[Given data — start]

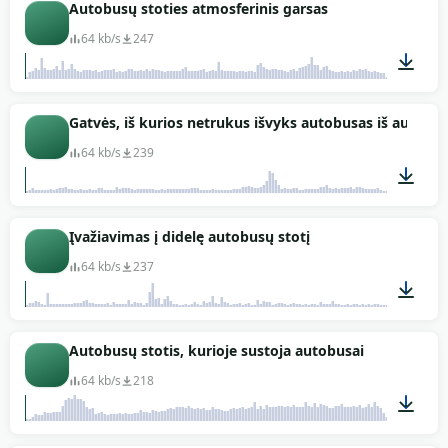
Autobusų stoties atmosferinis garsas
64 kb/s
247
01:56
Gatvės, iš kurios netrukus išvyks autobusas iš autobus
64 kb/s
239
01:56
Įvažiavimas į didelę autobusų stotį
64 kb/s
237
02:48
Autobusų stotis, kurioje sustoja autobusai
64 kb/s
218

[Given data — finish]

== Task statement ==
Exactly what appears in the records above must be returned, apart from the pictures.

== Response ==
Autobusų stoties atmosferinis garsas
64 kb/s
247
01:56
Gatvės, iš kurios netrukus išvyks autobusas iš autobus
64 kb/s
239
01:56
Įvažiavimas į didelę autobusų stotį
64 kb/s
237
02:48
Autobusų stotis, kurioje sustoja autobusai
64 kb/s
218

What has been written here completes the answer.